The current eight-year contract, which expires after the 2005 season, was worth $17.2 billion, including the Sunday night (on ESPN) and Monday night (on ABC) packages. The extensions will run through 2011 and represent a 25 percent increase in rights fees.
The league still is in talks for the prime-time packages. The exclusive negotiating period for ABC/ESPN extends for nearly another year.
The deals give the NFL the option to move seven late-season games from Sunday to Monday night to feature more attractive matchups, according to an official within the league who spoke to The Associated Press on condition of anonymity.
The NFL also can develop late-season prime-time satellite or cable packages of eight games, which would be televised on Thursdays and Saturdays. Or the league could take those eight games and show them regionally in prime-time telecasts on Sundays and Mondays.
"We got some protections," Fox Sports chairman David Hill said. "The last several weeks of the season, the NFL has the right to pull a game for Monday Night Football and we're still in conversation on (details)."
DirecTV also extended its deal with the league through 2010 for the Sunday Ticket package. The satellite distributor will pay $3.5 billion for the five-year extension.
Fox will pay $4.3 billion, or $712.5 million per year for the NFC games, the source said, while CBS will pay $3.7 billion, or $622.5 million a year. In the current deal, Fox is paying $550 million a year and CBS is paying $500 million.
"We're extremely excited to have a new six-year deal with NFL," CBS co-president Leslie Moonves said. "This happened ahead of when we thought it would happen, but we are thrilled with the deal we made.
"We made money on the last deal and will make even more on this deal."
CBS continues to televise AFC games, a package it acquired in 1998. CBS handled NFL games from 1956 through the 1970 merger, then took over the NFC until 1993, when Fox outbid CBS for that package. CBS then outbid NBC for the AFC games.
Commissioner Paul Tagliabue said there will be no changes in the traditional Sunday afternoon kickoff times for regular-season games.
Each network gets two Super Bowls during the contract period. CBS will do the game on Feb. 4, 2007, and Fox will handle the game a year later. The other Super Bowls for the networks will be assigned later.

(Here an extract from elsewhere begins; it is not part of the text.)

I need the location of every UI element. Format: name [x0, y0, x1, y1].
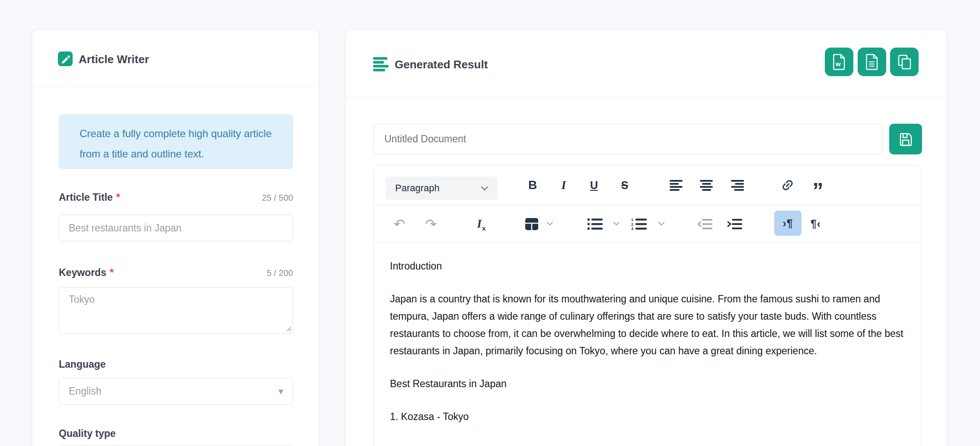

The agreements also include a commitment by CBS and Fox to phase in high-definition coverage for all games and introduce new interactive elements to NFL game telecasts.

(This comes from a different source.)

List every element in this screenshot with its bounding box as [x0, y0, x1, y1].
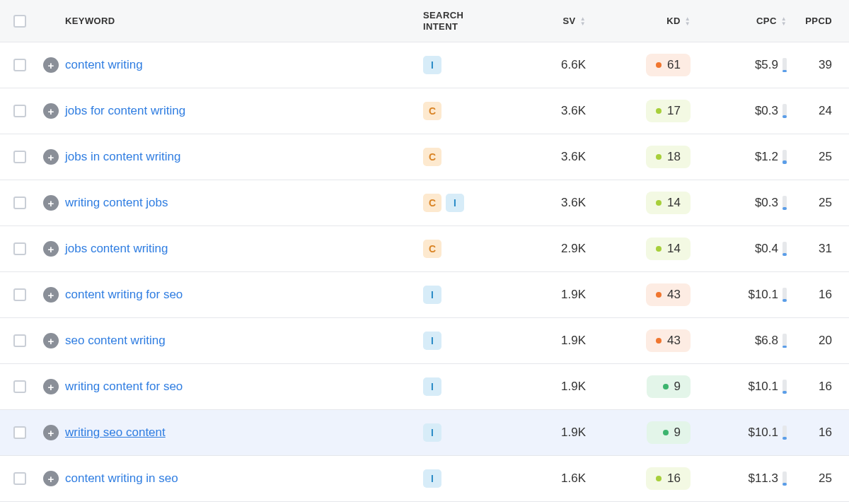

DirecTV televises via satellite every Sunday afternoon regular-season game to markets that otherwise would be blacked out of those games.
"Our DirecTV partnership complements and supports our broadcast television packages," Tagliabue said. "This new agreement expands our joint commitment to the ongoing development of innovative ways for fans to enjoy the NFL."
In addition to some interactive services, DirecTV will institute a separate "Red Zone" channel devoted to taking viewers from game to game when a team is inside an opponent's 20-yard line and poised to score.